The International Monetary Fund (IMF) noted in a latest update that India's macroeconomic outlook is more subdued and uncertain than in recent years. Growth is projected at 6.1 percent in FY2019/20. Investment and private consumption are expected to firm in the second half of the fiscal year. This is expected to be supported by the lagged effects of monetary policy easing, recent measures to facilitate monetary policy transmission and address corporate and environmental regulatory uncertainty, and government programs to support rural consumption being rolled out. IMF recommends a more ambitious medium-term consolidation path. This need is made more urgent by the recent lowering of CIT rates which, in the absence of offsetting measures, would contribute to pushing general government debt to a 10-year high of 69 percent of GDP by end-March 2020.

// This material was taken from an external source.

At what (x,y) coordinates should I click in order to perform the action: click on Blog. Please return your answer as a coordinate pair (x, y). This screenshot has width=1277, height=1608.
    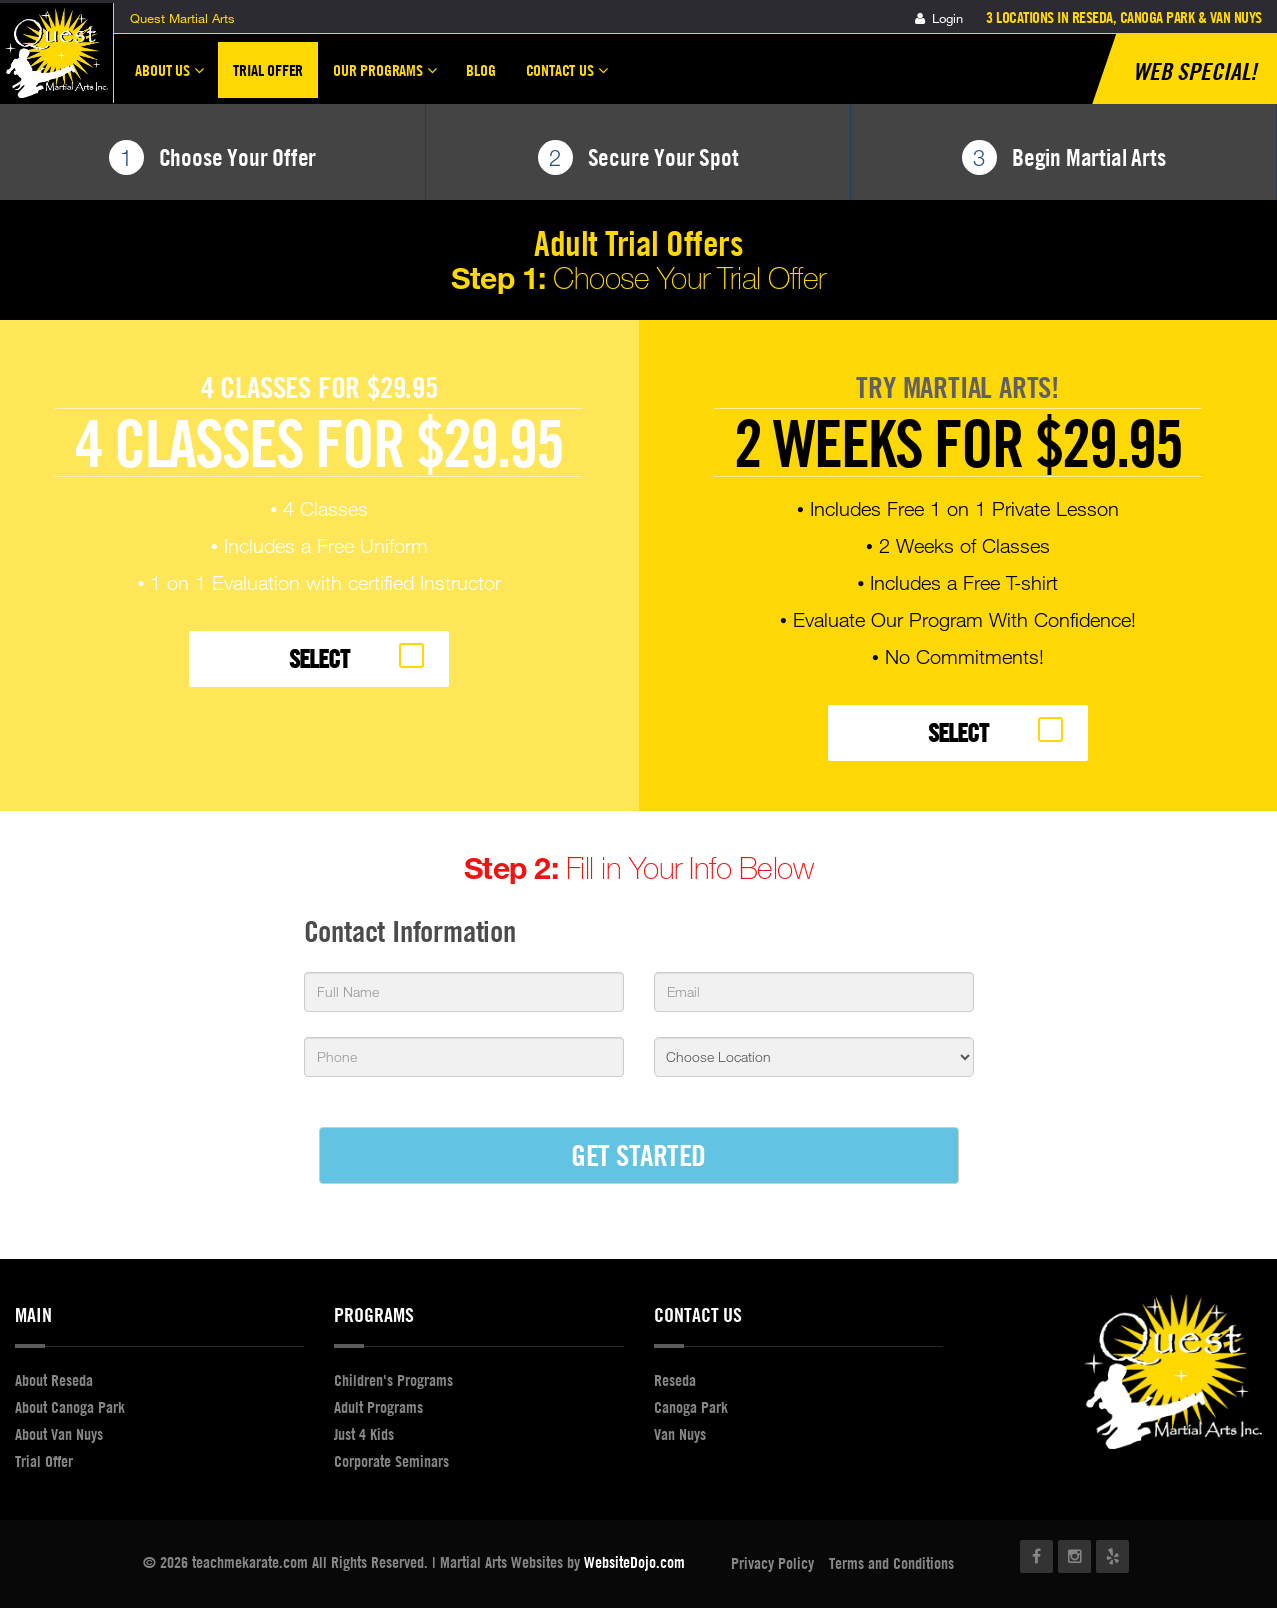     Looking at the image, I should click on (480, 70).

Over the medium term, growth is projected to gradually rise to its medium-term potential of 7.3 percent on continued commitment to inflation targeting, gradual macro-financial and structural reforms, including implementation of reforms initiated earlier, such as the Goods and Services Tax (GST) and the Insolvency and Bankruptcy Code (IBC), as well as ongoing steps to liberalize FDI flows and further improve the ease of doing business. India has been among the fastest-growing economies in the world over the past few years, lifting millions out of poverty. However, growth slowed to 5.0 percent in the April-June 2019 quarter (y/y), a six-year low. The deceleration of consumption and investment was exacerbated by weaknesses in the non-bank financial sector and corporate and environmental regulatory uncertainty. Weak demand in conjunction with continued low food pricesthanks to successive normal monsoon rainfall and agricultural sector reformscaused average inflation to moderate to a multi-year low of 3.4 percent in FY2018/19.
After rising through late 2018, external vulnerabilities eased in the first three quarters of 2019, on lower oil prices and renewed portfolio inflows. In FY2018/19, the current account deficit (CAD) widened to 2.1 percent of GDP, on a rising oil import bill. Foreign direct investment (FDI) financed about half of the CAD. The rupee depreciated by about 3.4 and 5.9 percent on average in real and nominal effective terms in FY2018/19, also reflecting portfolio outflows in mid-2018. The U.S. dollar value of non-oil merchandise exports expanded by 6.6 percent, broadly maintaining India's global export market share. Gross reserves declined by US$12 billion during FY2018/19 to US$413 billion (7 months of imports), while the net forward position fell by US$34 billion. Gross reserves rose to US$429 billion by end-August 2019 on renewed portfolio inflows and they remain adequate. India's external debt remains low at 19 percent of GDP.
Macro-financial risks from banking sector weaknesses have decreased somewhat, and steps have been taken to enhance monitoring of NBFCs and alleviate liquidity pressures faced by some NBFCs. Capital injections from the government budget and the initial results of the implementation of the Insolvency and Bankruptcy Code (IBC) have improved public sector banks (PSBs) capital position and asset quality.